976 Jiwa Terdampak Banjir di Kabupaten Bogor

Badan Penanggulangan Bencana Daerah (BPBD) Provinsi Jawa Barat mencatat, total ada sekitar 258 rumah dan bangunan sekolah yang terendam banjir akibat meluapnya air Sungai Cimanceri, Kabupaten Bogor.

976 Jiwa Terdampak Banjir di Kabupaten Bogor
"Data sementara, ada 258 bangunan yang terdampak banjir," ujar Pranata Humas Ahli Muda BPBD Jabar Hadi Rahmat, Senin 3 Maret 2025. (antara)

INILAHKORAN, Bandung - Badan Penanggulangan Bencana Daerah (BPBD) Provinsi Jawa Barat mencatat, total ada sekitar 258 rumah dan bangunan sekolah yang terendam banjir akibat meluapnya air Sungai Cimanceri, Kabupaten Bogor.

Ratusan rumah itu tersebar di Desa Sukasari, Desa Rawapanjang dan Desa Tugu Selatan.

"Data sementara, ada 258 bangunan yang terdampak banjir," ujar Pranata Humas Ahli Muda BPBD Jabar Hadi Rahmat, Senin 3 Maret 2025.

Selain itu, ada enam jiwa di Desa Sukasari dan 547 jiwa di Desa Rawapanjang yang terdampak banjir serta 423 jiwa di Desa Tugu Selatan yang terdampak banjir

"Satu orang atas nama Asep Mulyana (59) asal Desa Citeko yang dinyatakan hilang terbawa arus," ucapnya.

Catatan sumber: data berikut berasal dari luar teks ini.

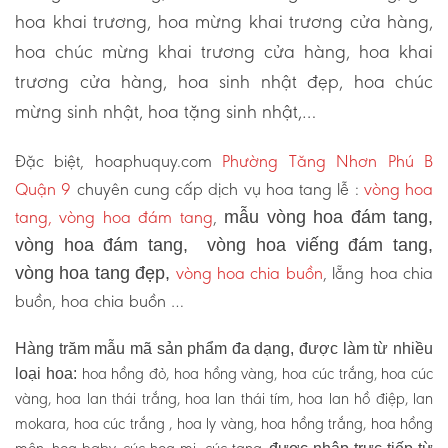
hoa khai trương, hoa mừng khai trương cửa hàng,
hoa chúc mừng khai trương cửa hàng, hoa khai
trương cửa hàng, hoa sinh nhật đẹp, hoa chúc
mừng sinh nhật, hoa tặng sinh nhật,…
Đặc biệt, hoaphuquy.com
Phường Tăng Nhơn Phú B
Quận 9
chuyên cung cấp dịch vụ hoa tang lễ :
vòng hoa
tang, vòng hoa đám tang
,
mẫu vòng hoa đám tang,
vòng hoa đám tang, vòng hoa viếng đám tang,
vòng hoa chia buồn
, lẵng hoa chia
vòng hoa tang đẹp,
buồn, hoa chia buồn …
Hàng trăm mẫu mã sản phẩm đa dạng, được làm từ nhiều
hoa hồng đỏ, hoa hồng vàng, hoa cúc trắng, hoa cúc
loại hoa:
vàng, hoa lan thái trắng, hoa lan thái tím, hoa lan hồ điệp, lan
mokara, hoa cúc trắng , hoa ly vàng, hoa hồng trắng, hoa hồng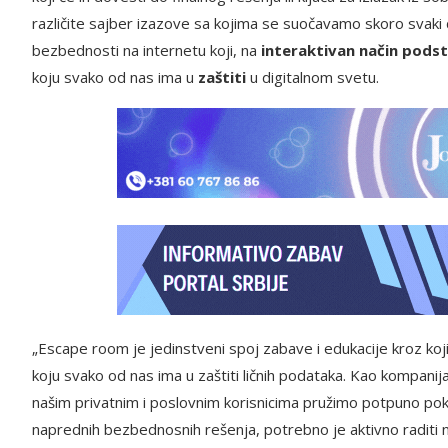
različite sajber izazove sa kojima se suočavamo skoro svaki 
bezbednosti na internetu koji, na
interaktivan način
podst
koju svako od nas ima u
zaštiti
u digitalnom svetu.
„Escape room je jedinstveni spoj zabave i edukacije kroz ko
koju svako od nas ima u zaštiti ličnih podataka. Kao kompanij
našim privatnim i poslovnim korisnicima pružimo potpuno pok
naprednih bezbednosnih rešenja, potrebno je aktivno raditi na 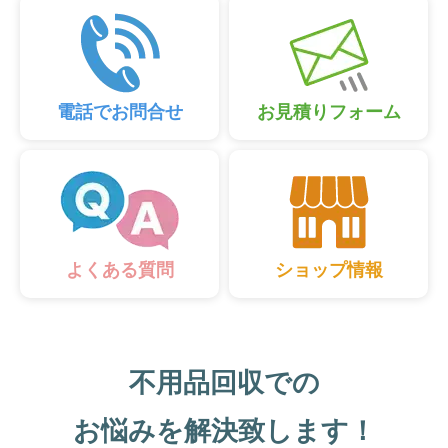
電話でお問合せ
お見積りフォーム
ショップ情報
よくある質問
不用品回収での
お悩みを解決致します！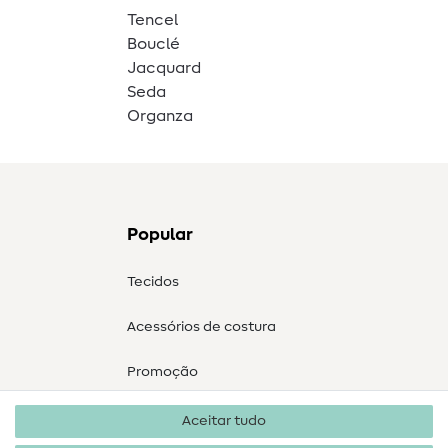
Tencel
Bouclé
Jacquard
Seda
Organza
Popular
Tecidos
Acessórios de costura
Promoção
Aceitar tudo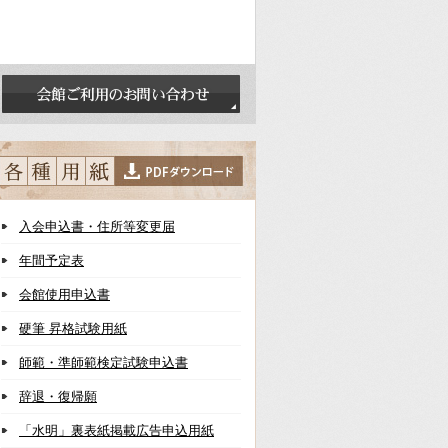
入会申込書・住所等変更届
年間予定表
会館使用申込書
硬筆 昇格試験用紙
師範・準師範検定試験申込書
辞退・復帰願
「水明」裏表紙掲載広告申込用紙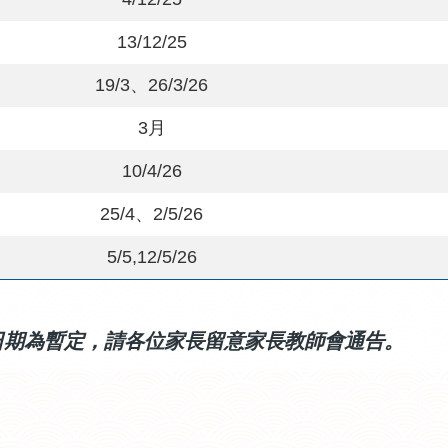
13/12/25
19/3
、
26/3/26
3
月
10/4/26
25/4
、
2/5/26
5/5,12/5/26
日期為暫定，請各位家長留意家長教師會通告。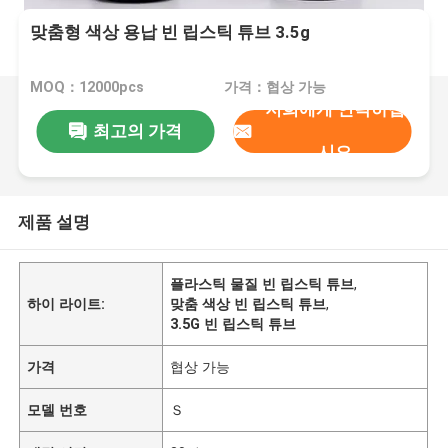
맞춤형 색상 용납 빈 립스틱 튜브 3.5g
MOQ：12000pcs
가격：협상 가능
저희에게 연락하십
최고의 가격
시오
제품 설명
플라스틱 물질 빈 립스틱 튜브
,
하이 라이트:
맞춤 색상 빈 립스틱 튜브
,
3.5G 빈 립스틱 튜브
가격
협상 가능
모델 번호
Ｓ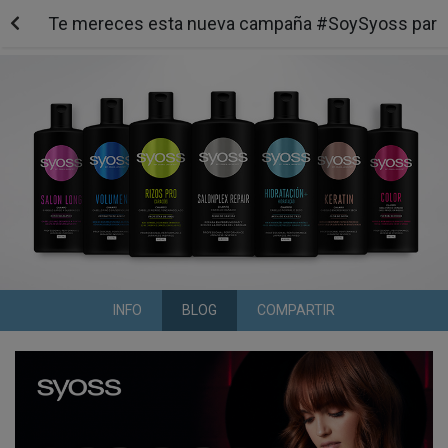
Te mereces esta nueva campaña #SoySyoss para sen
INFO
BLOG
COMPARTIR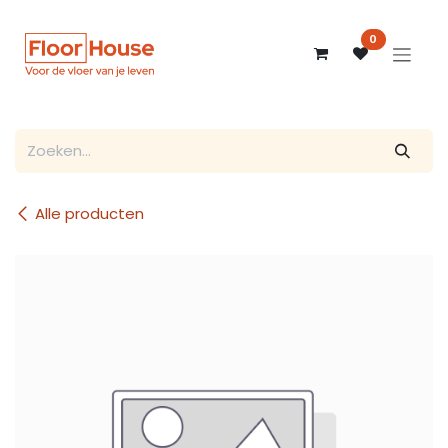
Overslaan naar inhoud
0
Alle producten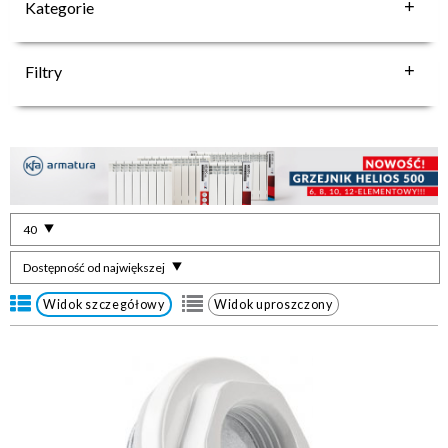
Kategorie
Filtry
40
Dostępność od największej
Widok szczegółowy
Widok uproszczony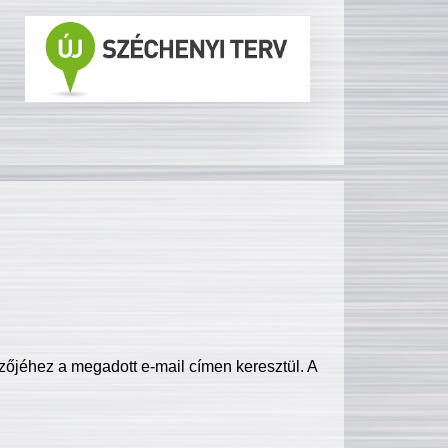
zőjéhez a megadott e-mail címen keresztül. A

Hadi mengimbau, agar masyarakat tetap waspada terkait potensi bencana hidrometeorologi akibat cuaca ekstrem. Berdasarkan data yang diterimanya, potensi hujan masih terus terjadi di wilayah Jabar. 

"Dari informasi yang didapatkan BPDB, Jabar masih dalam periode musim hujan," katanya. 

Selain peristiwa banjir, Kabupaten Bogor juga diterpa bencana alam longsor di Desa Tugu Utara, Kecamatan Cisarua. Kemudian, Desa Kuta, Kecamatan Megamendung, Desa Cimandala, Kecamatan Sukaraja, Desa Harkatjaya Kecamatan Sukajaya, Desa Tanjungsari, Kecamatan Cijeruk dan Desa Mekarjaya, Kecamatan Ciomas.

Hadi memastikan, tidak ada korban jiwa dalam peristiwa bencana alam ini.

"Tidak ada korban jiwa dalam peristiwa longsor, korban terdampak ada di dua KK dan sembilan jiwa di Kelurahan Harkatjaya, Kelurahan Mekarjaya satu KK dan tiga jiwa," ucapnya.

Sebelumnya, Gubernur Jawa Barat Dedi Mulyadi, menyampaikan keprihatinannya atas bencana yang terjadi, terutama terkait meluapnya Sungai Jayanti di Kabupaten Bogor yang mengakibatkan banjir dan merendam pemukiman warga.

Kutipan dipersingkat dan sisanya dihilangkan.